= University of Chile Center for Byzantine and Neohellenic Studies =

The Universidad de Chile Center for Byzantine and Neohellenic Studies is an institution which for over fifty years has been dedicated to the study of Greek history and culture. The centre is located in Santiago and operates within the Universidad de Chile system. Since its founding, the center has been headquartered at the Greek Pavilion, a building donated to Universidad de Chile by Messrs. Gabriel and Jorge Mustakis Dragonas, General Consuls of Greece in Santiago and Valparaíso, respectively. Since 1998, the institution's official name is Centro de Estudios Griegos Bizantinos y Neohelénicos Fotios Malleros. The centre's research field and teaching extends to Greek culture's three great social and political stages: Ancient, Byzantine and Neo-Greek.

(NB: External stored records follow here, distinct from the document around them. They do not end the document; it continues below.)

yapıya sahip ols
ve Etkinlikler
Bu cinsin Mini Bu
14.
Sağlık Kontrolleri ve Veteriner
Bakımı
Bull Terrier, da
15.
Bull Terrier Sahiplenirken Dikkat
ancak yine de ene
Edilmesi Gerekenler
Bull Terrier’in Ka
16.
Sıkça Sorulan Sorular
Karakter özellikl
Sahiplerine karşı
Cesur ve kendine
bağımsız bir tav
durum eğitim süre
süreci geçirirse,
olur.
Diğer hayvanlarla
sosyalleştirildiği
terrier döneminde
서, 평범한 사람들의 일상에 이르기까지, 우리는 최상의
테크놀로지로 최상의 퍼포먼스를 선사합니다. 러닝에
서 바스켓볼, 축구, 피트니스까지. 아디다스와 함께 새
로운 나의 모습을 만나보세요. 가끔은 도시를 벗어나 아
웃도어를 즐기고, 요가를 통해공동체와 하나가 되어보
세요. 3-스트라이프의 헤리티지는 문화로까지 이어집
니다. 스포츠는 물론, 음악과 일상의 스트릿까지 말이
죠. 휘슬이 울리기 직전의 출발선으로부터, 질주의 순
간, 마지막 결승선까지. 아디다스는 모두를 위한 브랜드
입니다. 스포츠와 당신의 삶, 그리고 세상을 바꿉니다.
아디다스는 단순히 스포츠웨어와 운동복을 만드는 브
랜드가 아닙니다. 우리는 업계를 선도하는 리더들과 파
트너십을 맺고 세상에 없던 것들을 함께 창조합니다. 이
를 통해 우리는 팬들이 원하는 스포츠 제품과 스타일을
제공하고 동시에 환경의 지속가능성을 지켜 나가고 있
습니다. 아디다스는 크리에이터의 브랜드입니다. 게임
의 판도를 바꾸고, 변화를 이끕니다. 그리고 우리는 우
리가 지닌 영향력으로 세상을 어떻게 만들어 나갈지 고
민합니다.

The institute has been a mainstay in relations between Chile and Greece.

==History==
The centre was founded in 1968 as the Centro de Estudios Bizantinos y Neohelénicos, under the Dean of the Faculty of Philosophy and Humanities, Hernán Ramírez Necochea. Its founding professors were Fotios Malleros (1914–1986), Héctor Herrera Cajas (1930–1997), Alejandro Zorbas and Miguel Castillo Didier (1934–present).

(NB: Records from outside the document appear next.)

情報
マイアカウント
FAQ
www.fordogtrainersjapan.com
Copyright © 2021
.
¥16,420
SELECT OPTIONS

In 1972, the institution published Herrera Cajas's thesis on the Byzantine Empire's international relations during the migration period. Its release was a milestone. In the words of Medieval History PhD José Marín: "It is a study of great intellectual rigor, with an impeccable critical apparatus in which all existing sources for the subject are cited and commented; in short, it is a highest-level research effort which has deservedly placed its author among the most important Byzantinists of second half of the 20th century" Considering that German historian Günther Weiss included it in his specialized bibliographic repertoire. Likewise, Günter Weiβ pointed out: "On Byzantine and Neohellenic Studies Centre publication in Santiago, scholar Professor Héctor Herrera Cajas presents all the important (Byzantine) diplomatic relations during a period of great migrations, treated from the Persian border to the Danube. The text is worked directly from sources and illustrates very well each moment's political background. Byzantine diplomacy oscillates between demand for universality, and at its harshest is often painful and distressing".

Among its most important members, Miguel Castillo Didier, was honored by the Chilean Ministry of Culture and Arts to recognize his over 160 works on Greek studies and musicology through this study center, which have been translated into English, French and Greek.